Awal Penciptaan Dunia dalam Mitologi Nordik: Dari Ginnungagap hingga Midgard

Pada awal waktu tidak ada apa-apa, di dunia ini, belum ada tanah, hutan, hewan, tumbuhan, atau manusia. Hanya ada kekosongan yang membentang

Muhammad Rizky Wahhabbi. (Foto: Dok. Penulis)

Oleh: Muhammad Rizky Wahhabbi

Pada awal waktu tidak ada apa-apa, di dunia ini, belum ada tanah, hutan, hewan, tumbuhan, atau manusia.
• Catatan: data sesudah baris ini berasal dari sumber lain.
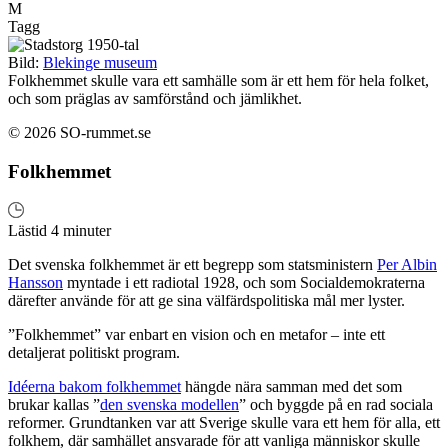
M
Tagg
Bild:
Blekinge museum
Folkhemmet skulle vara ett samhälle som är ett hem för hela folket,
och som präglas av samförstånd och jämlikhet.
© 2026 SO-rummet.se
Folkhemmet
Lästid 4 minuter
Det svenska folkhemmet är ett begrepp som statsministern
Per Albin
Hansson
myntade i ett radiotal 1928, och som Socialdemokraterna
därefter använde för att ge sina välfärdspolitiska mål mer lyster.
”Folkhemmet” var enbart en vision och en metafor – inte ett
detaljerat politiskt program.
Idéerna bakom folkhemmet
hängde nära samman med det som
brukar kallas ”
den svenska modellen
” och byggde på en rad sociala
reformer. Grundtanken var att Sverige skulle vara ett hem för alla, ett
folkhem, där samhället ansvarade för att vanliga människor skulle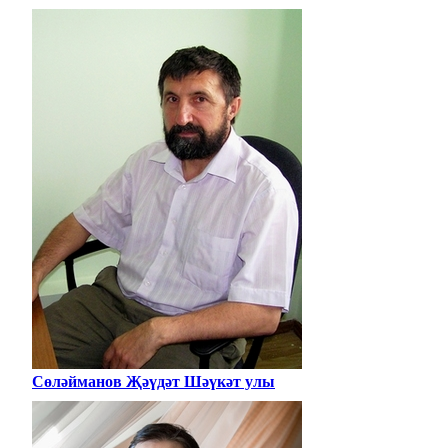
Сөләйманов Җәүдәт Шәүкәт улы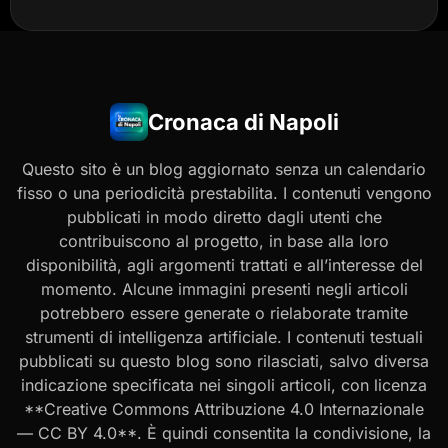
Cronaca di Napoli
Questo sito è un blog aggiornato senza un calendario
fisso o una periodicità prestabilita. I contenuti vengono
pubblicati in modo diretto dagli utenti che
contribuiscono al progetto, in base alla loro
disponibilità, agli argomenti trattati e all’interesse del
momento. Alcune immagini presenti negli articoli
potrebbero essere generate o rielaborate tramite
strumenti di intelligenza artificiale. I contenuti testuali
pubblicati su questo blog sono rilasciati, salvo diversa
indicazione specificata nei singoli articoli, con licenza
**Creative Commons Attribuzione 4.0 Internazionale
— CC BY 4.0**. È quindi consentita la condivisione, la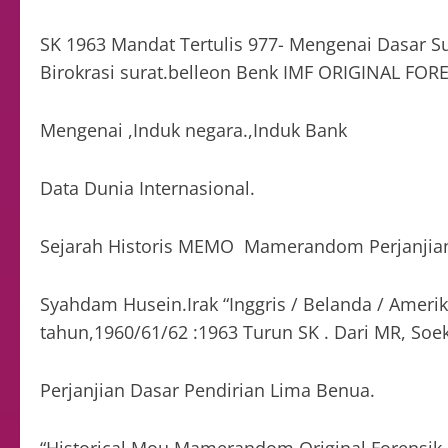
SK 1963 Mandat Tertulis 977- Mengenai Dasar Sur
Birokrasi surat.belleon Benk IMF ORIGINAL FO
Mengenai ,Induk negara.,Induk Bank
Data Dunia Internasional.
Sejarah Historis MEMO Mamerandom Perjanjian 
Syahdam Husein.Irak “Inggris / Belanda / Ameri
tahun,1960/61/62 :1963 Turun SK . Dari MR, So
Perjanjian Dasar Pendirian Lima Benua.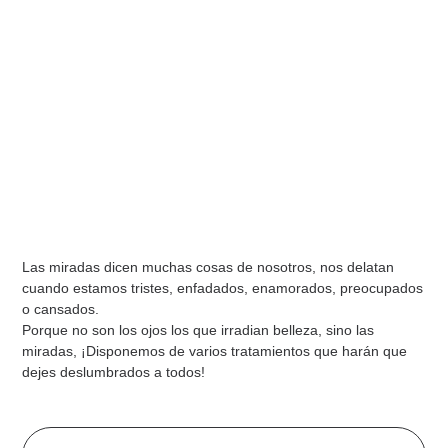
Las miradas dicen muchas cosas de nosotros, nos delatan
cuando estamos tristes, enfadados, enamorados, preocupados
o cansados.
Porque no son los ojos los que irradian belleza, sino las
miradas, ¡Disponemos de varios tratamientos que harán que
dejes deslumbrados a todos!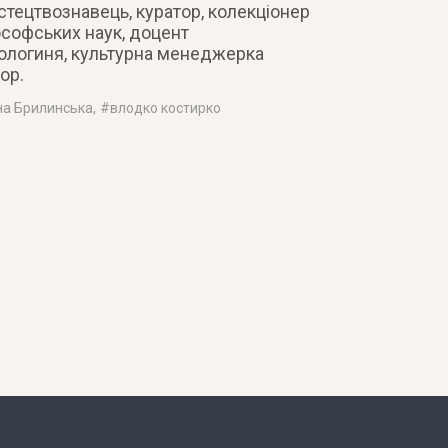
стецтвознавець, куратор, колекціонер
ософських наук, доцент
ологиня, культурна менеджерка
ор.
на Брилинська
, #
влодко костирко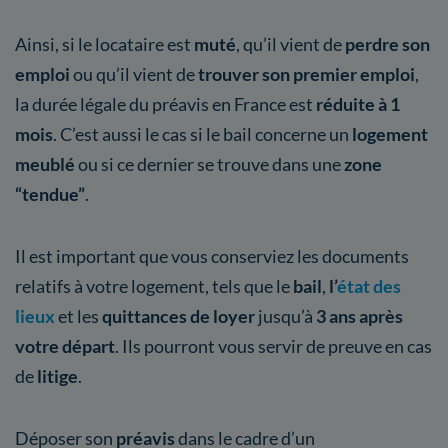
Ainsi, si le locataire est
muté
, qu’il vient de
perdre son
emploi
ou qu’il vient de
trouver son premier emploi
,
la durée légale du préavis en France est
réduite à 1
mois
. C’est aussi le cas si le bail concerne un
logement
meublé
ou si ce dernier se trouve dans une
zone
“tendue”
.
Il est important que vous conserviez les documents
relatifs à votre logement, tels que le
bail
,
l’
état des
lieux
et les
quittances de loyer
jusqu’à
3 ans après
votre départ
. Ils pourront vous servir de preuve en cas
de
litige
.
Déposer son
préavis
dans le cadre d’un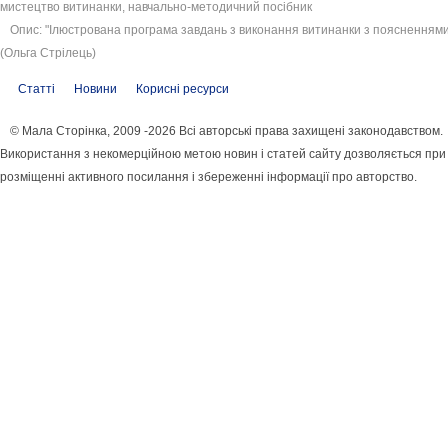
мистецтво витинанки, навчально-методичний посібник
Опис: "Ілюстрована програма завдань з виконання витинанки з поясненнями
(Ольга Стрілець)
Статті
Новини
Корисні ресурси
© Мала Сторінка, 2009 -2026 Всі авторські права захищені законодавством.
Використання з некомерційною метою новин і статей сайту дозволяється при
розміщенні активного посилання і збереженні інформації про авторство.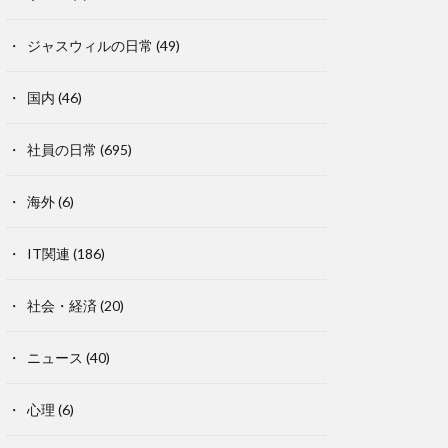
ジャスウィルの日常
(49)
国内
(46)
社員の日常
(695)
海外
(6)
IT関連
(186)
社会・経済
(20)
ニュース
(40)
心理
(6)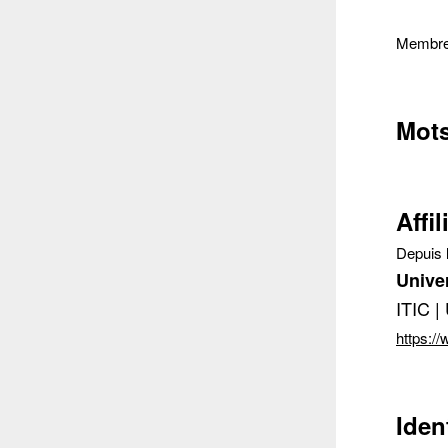
Membre
Mots
Affil
Depuis 
Univer
ITIC 
https:/
Iden
Conta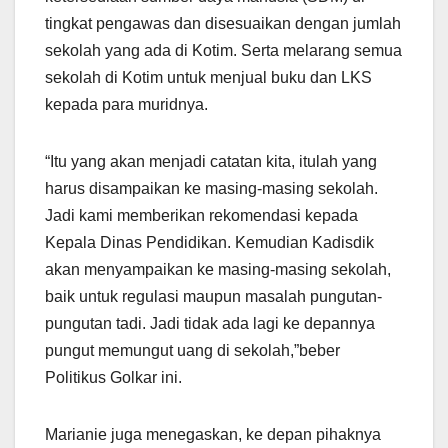
tingkat pengawas dan disesuaikan dengan jumlah
sekolah yang ada di Kotim. Serta melarang semua
sekolah di Kotim untuk menjual buku dan LKS
kepada para muridnya.
“Itu yang akan menjadi catatan kita, itulah yang
harus disampaikan ke masing-masing sekolah.
Jadi kami memberikan rekomendasi kepada
Kepala Dinas Pendidikan. Kemudian Kadisdik
akan menyampaikan ke masing-masing sekolah,
baik untuk regulasi maupun masalah pungutan-
pungutan tadi. Jadi tidak ada lagi ke depannya
pungut memungut uang di sekolah,”beber
Politikus Golkar ini.
Marianie juga menegaskan, ke depan pihaknya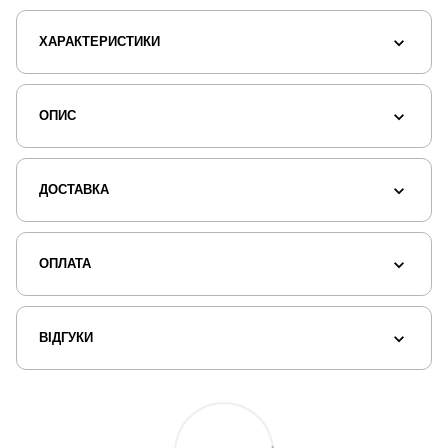
ХАРАКТЕРИСТИКИ
ОПИС
ДОСТАВКА
ОПЛАТА
ВІДГУКИ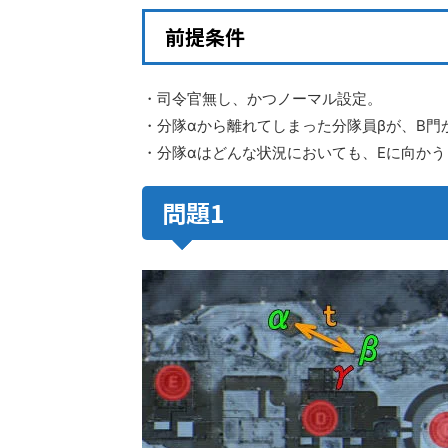
前提条件
・司令官無し、かつノーマル設定。
・分隊αから離れてしまった分隊員βが、B門
・分隊αはどんな状況においても、Eに向かう
問題1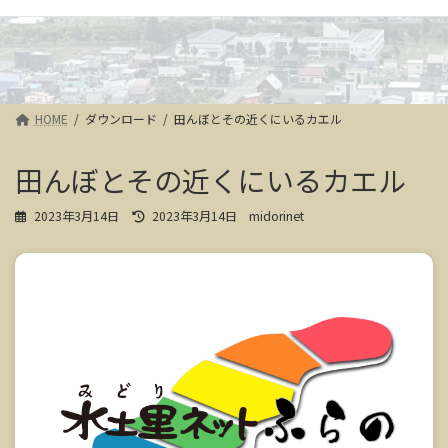
HOME
ダウンロード
田んぼとその近くにいるカエル
田んぼとその近くにいるカエル
最
2023年3月14日
2023年3月14日
midorinet
終
更
新
日
時
: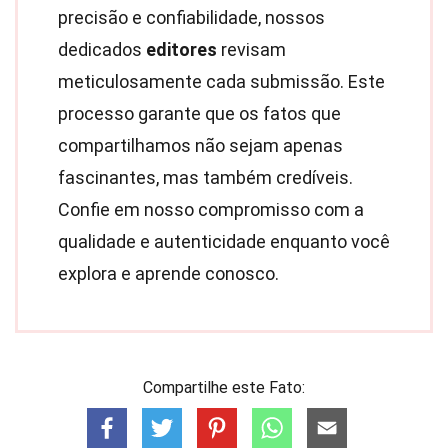
precisão e confiabilidade, nossos
dedicados
editores
revisam
meticulosamente cada submissão. Este
processo garante que os fatos que
compartilhamos não sejam apenas
fascinantes, mas também credíveis.
Confie em nosso compromisso com a
qualidade e autenticidade enquanto você
explora e aprende conosco.
Compartilhe este Fato: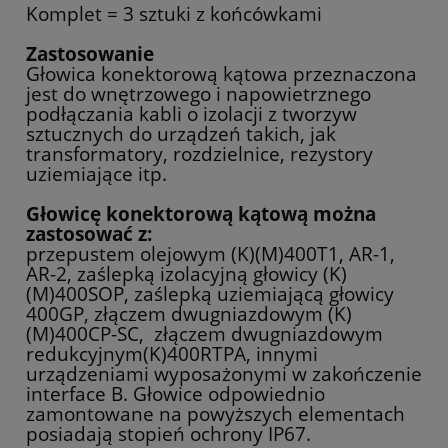
Komplet = 3 sztuki z końcówkami
Zastosowanie
Głowica konektorową kątowa przeznaczona
jest do wnętrzowego i napowietrznego
podłączania kabli o izolacji z tworzyw
sztucznych do urządzeń takich, jak
transformatory, rozdzielnice, rezystory
uziemiające itp.
Głowicę konektorową kątową można
zastosować z:
przepustem olejowym (K)(M)400T1, AR-1,
AR-2, zaślepką izolacyjną głowicy (K)
(M)400SOP, zaślepką uziemiającą głowicy
400GP, złączem dwugniazdowym (K)
(M)400CP-SC, złączem dwugniazdowym
redukcyjnym(K)400RTPA, innymi
urządzeniami wyposażonymi w zakończenie
interface B. Głowice odpowiednio
zamontowane na powyższych elementach
posiadają stopień ochrony IP67.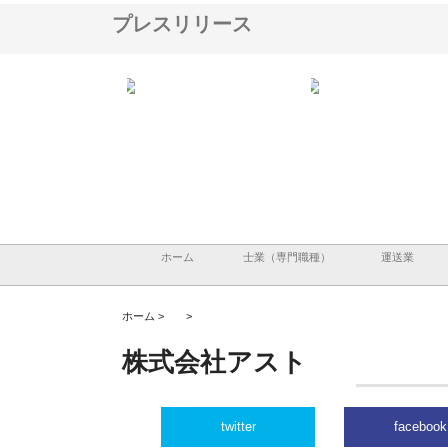
プレスリリース
ナツハラが建設と鋲螺
株式会社メタルエースの企業サ
株式会社ＣＳＡの事業内
暮らしを支える理由
イトが提供する充実した情報内
みを徹底解説
容とは
ホーム
士業（専門職種）
運送業
ホーム >
>
株式会社アスト
twitter
facebook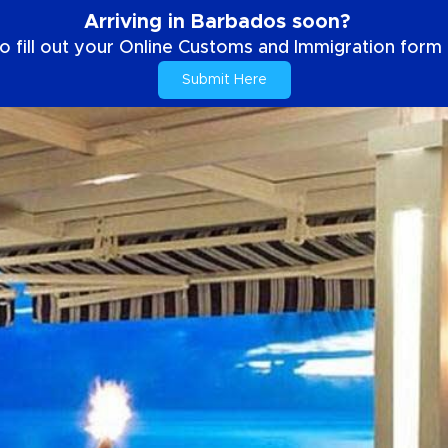
Arriving in Barbados soon?
o fill out your Online Customs and Immigration form b
Submit Here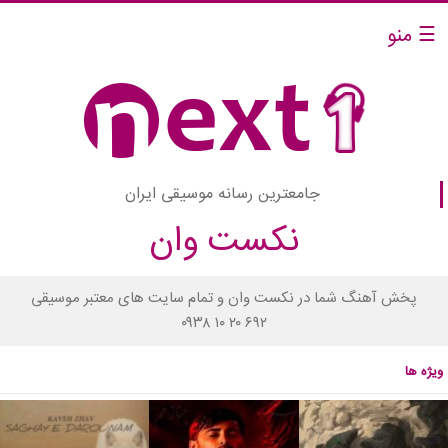
☰ منو
جامعترین رسانه موسیقی ایران
نکست وان
پخش آهنگ شما در نکست وان و تمام سایت های معتبر موسیقی
۰۹۳۸ ۱۰ ۲۰ ۶۹۲
ویژه ها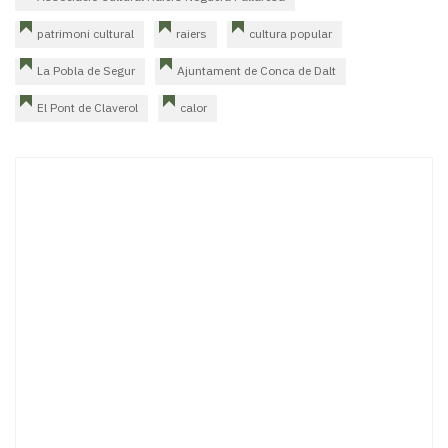
patrimoni cultural
raiers
cultura popular
La Pobla de Segur
Ajuntament de Conca de Dalt
El Pont de Claverol
calor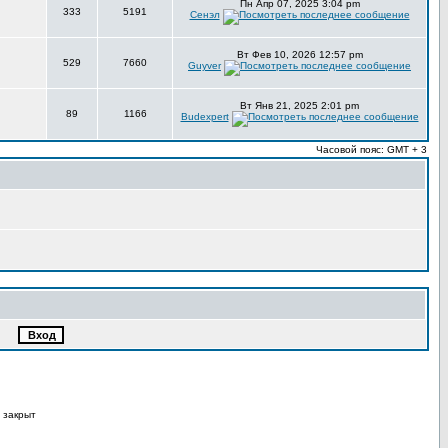
Пн Апр 07, 2025 3:04 pm
333
5191
Сенэл
Вт Фев 10, 2026 12:57 pm
529
7660
Guyver
Вт Янв 21, 2025 2:01 pm
89
1166
Budexpert
Часовой пояс: GMT + 3
 закрыт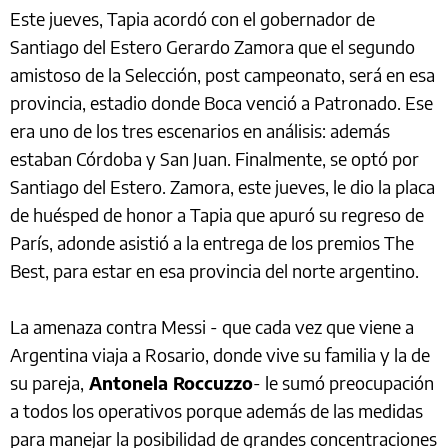
Este jueves, Tapia acordó con el gobernador de
Santiago del Estero Gerardo Zamora que el segundo
amistoso de la Selección, post campeonato, será en esa
provincia, estadio donde Boca venció a Patronado. Ese
era uno de los tres escenarios en análisis: además
estaban Córdoba y San Juan. Finalmente, se optó por
Santiago del Estero. Zamora, este jueves, le dio la placa
de huésped de honor a Tapia que apuró su regreso de
París, adonde asistió a la entrega de los premios The
Best, para estar en esa provincia del norte argentino.
La amenaza contra Messi - que cada vez que viene a
Argentina viaja a Rosario, donde vive su familia y la de
su pareja,
Antonela Roccuzzo
- le sumó preocupación
a todos los operativos porque además de las medidas
para manejar la posibilidad de grandes concentraciones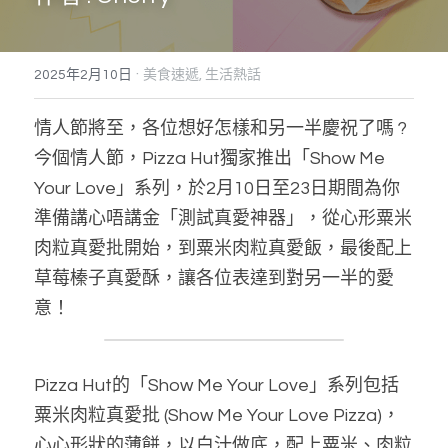
搜索
·
2025年2月10日
美食速遞,
生活熱話
情人節將至，各位想好怎樣和另一半慶祝了嗎 ? 
今個情人節，Pizza Hut獨家推出「Show Me 
Your Love」系列，於2月10日至23日期間為你
準備講心唔講金「測試真愛神器」，從心形粟米
肉粒真愛批開始，到粟米肉粒真愛飯，最後配上
草莓榛子真愛酥，讓各位表達到對另一半的愛
意！
Pizza Hut的「Show Me Your Love」系列包括
粟米肉粒真愛批 (Show Me Your Love Pizza)，
心心形狀的薄餅，以白汁做底，配上粟米、肉粒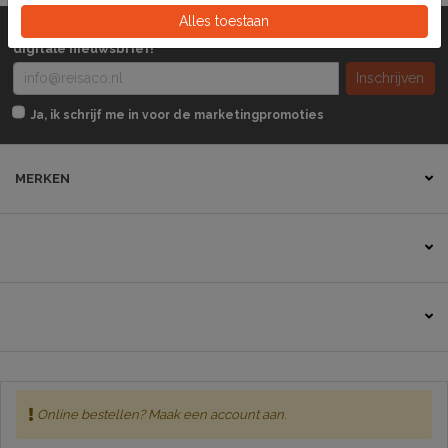
Alles toestaan
Wilt u op de hoogte blijven? Schrijft u zich dan in voor onze
digitale nieuwsbrief!
Inschrijven
Ja, ik schrijf me in voor de marketingpromoties
MERKEN
Contact
Online bestellen? Maak een account aan.
Sitemap
Disclaimer
Algemene voorwaarden
Privacybeleid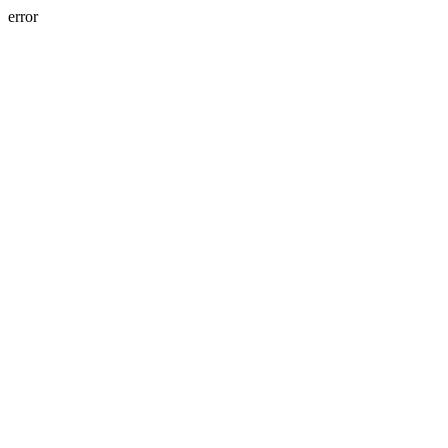
error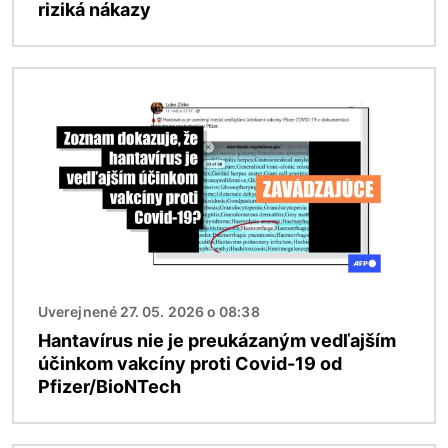
riziká nákazy
Obrázok
Uverejnené 27. 05. 2026 o 08:38
Hantavírus nie je preukázaným vedľajším
účinkom vakcíny proti Covid-19 od
Pfizer/BioNTech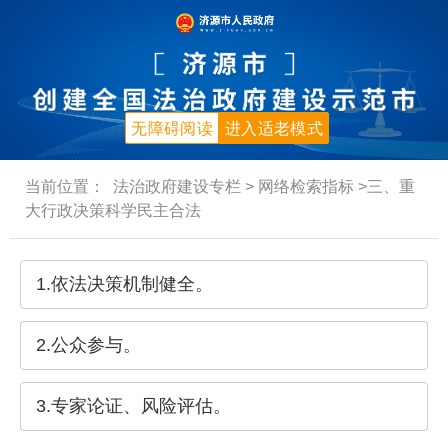
无障碍阅读
进入适老模式
当前位置：
法治政府建设专栏
>
网络检索指标
>三、重
大行政决策科学民主合法
1.依法决策机制健全。
2.公众参与。
3.专家论证、风险评估。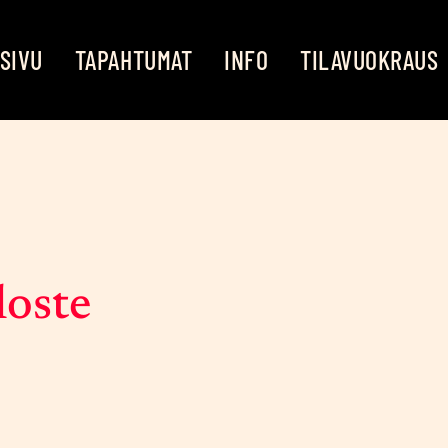
SI­VU
TAPAH­TU­MAT
INFO
TILA­VUO­KRAUS
los­te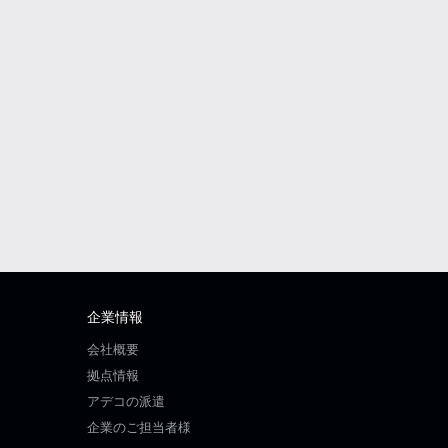
企業情報
会社概要
拠点情報
アデコの派遣
企業のご担当者様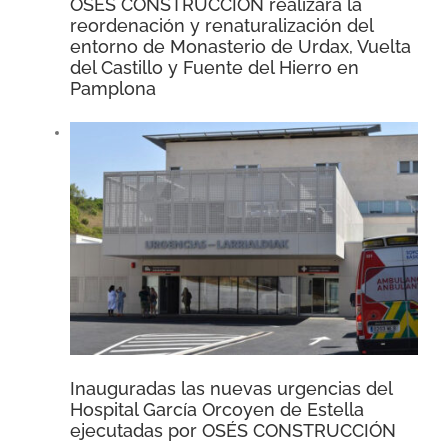
OSÉS CONSTRUCCIÓN realizará la
reordenación y renaturalización del
entorno de Monasterio de Urdax, Vuelta
del Castillo y Fuente del Hierro en
Pamplona
Inauguradas las nuevas urgencias del
Hospital García Orcoyen de Estella
ejecutadas por OSÉS CONSTRUCCIÓN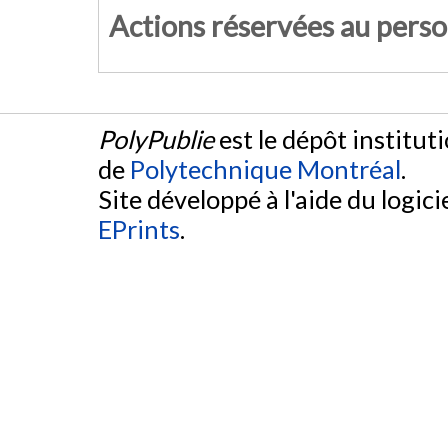
Actions réservées au pers
PolyPublie
est le dépôt institut
de
Polytechnique Montréal
.
Site développé à l'aide du logicie
EPrints
.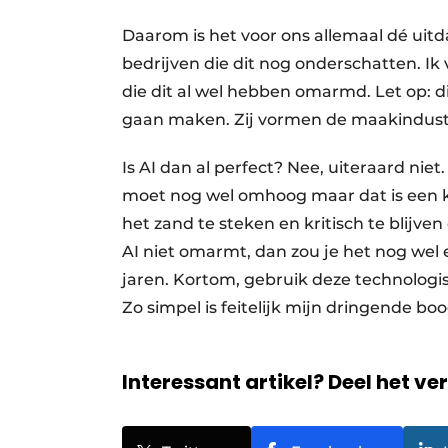
Daarom is het voor ons allemaal dé uitd
bedrijven die dit nog onderschatten. Ik
die dit al wel hebben omarmd. Let op: di
gaan maken. Zij vormen de maakindust
Is AI dan al perfect? Nee, uiteraard ni
moet nog wel omhoog maar dat is een kw
het zand te steken en kritisch te blijven o
AI niet omarmt, dan zou je het nog wel
jaren. Kortom, gebruik deze technologi
Zo simpel is feitelijk mijn dringende b
Interessant artikel? Deel het ve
Hanya ada kekosongan yang membentang, sebuah jurang besar dan tak berujung bernama Ginnungagap.

Di sekitarnya terbentang dua wilayah berlawanan: di selatan, Muspelheim, kerajaan api yang menyala-nyala, panas dan menyilaukan, dikuasai oleh raksasa api bernama Surtr yang menggenggam pedang berapi.

Sementara di utara, Niflheim, wilayah yang kelam dan beku, dipenuhi es yang tak pernah mencair, tempat mata air Hvergelmir yang menjadi sumber sungai-sungai dingin. Kedua wilayah ini mewakili kekuatan dasar dunia: panas yang menyala dan dingin yang mematikan.

Ketika panas dari Muspelheim merambah es di Niflheim, dua elemen bertemu. Es mencair, dan dari tetesan air itu muncul makhluk pertama, Ymir, raksasa yang menjadi leluhur semua Jotnarr, ras raksasa dalam mitologi Nordik.

Ymir adalah makhluk hermafrodit, sehingga dari tubuhnya sendiri ia menciptakan keturunan: dua raksasa lahir dari ketiaknya, dan dari kakinya lahir raksasa berkepala enam. Dari sinilah garis keturunan raksasa mulai berkembang biak.

Selain Ymir, tetesan es yang mencair juga melahirkan seekor sapi bernama Audhumla. Sapi ini menyediakan susu yang dikonsumsi oleh Ymir, sementara Audhumla sendiri menjilati balok-balok es yang ada di sekitarnya untuk bertahan hidup.

Dari jilatan Audhumla, perlahan-lahan terbentuk sosok manusia. Pada hari pertama, rambut muncul dari es; pada hari kedua, kepala; dan pada hari ketiga, seluruh tubuhnya keluar. Dewa yang muncul dari balok es itu bernama Buri. Dari keturunan Buri, lahir Borr, yang kemudian menikahi putri raksasa Bestla, melahirkan tiga anak yang kelak menjadi dewa paling berkuasa: Odin, Vili, dan Ve.

Mitologi Nordik, yang berkembang di antara bangsa Viking dan suku-suku Skandinavia kuno, adalah kosmologi yang penuh dengan pertarungan antara kekuatan-kekuatan besar alam semesta, di mana para dewa, raksasa, dan makhluk lain memainkan peran penting dalam menciptakan, memelihara, serta menghancurkan dunia.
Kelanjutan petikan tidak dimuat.